Records shown Block Start

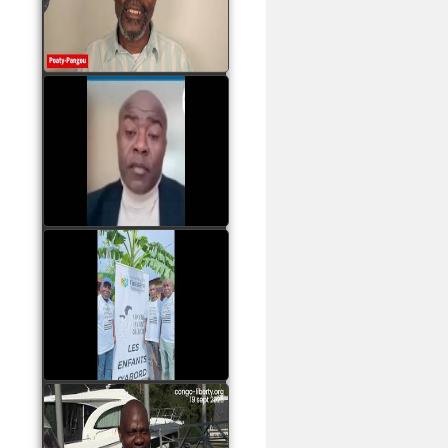
assassinats des jeunes
par Serge OBOA
watch video
Sassou Nguesso est
revenu au pouvoir par
les armes, il ne quittera
le pouvoir que par la
force
watch video
watch video
John Binith Dzaba
s'exprime sur le voyage
de Rodrigue Malanda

Records shown Block End

Task goal:
I'd like every record transcribed exactly, with no pictures carried over.

Result of this exercise:
assassinats des jeunes
par Serge OBOA
watch video
Sassou Nguesso est
revenu au pouvoir par
les armes, il ne quittera
le pouvoir que par la
force
watch video
watch video
John Binith Dzaba
s'exprime sur le voyage
de Rodrigue Malanda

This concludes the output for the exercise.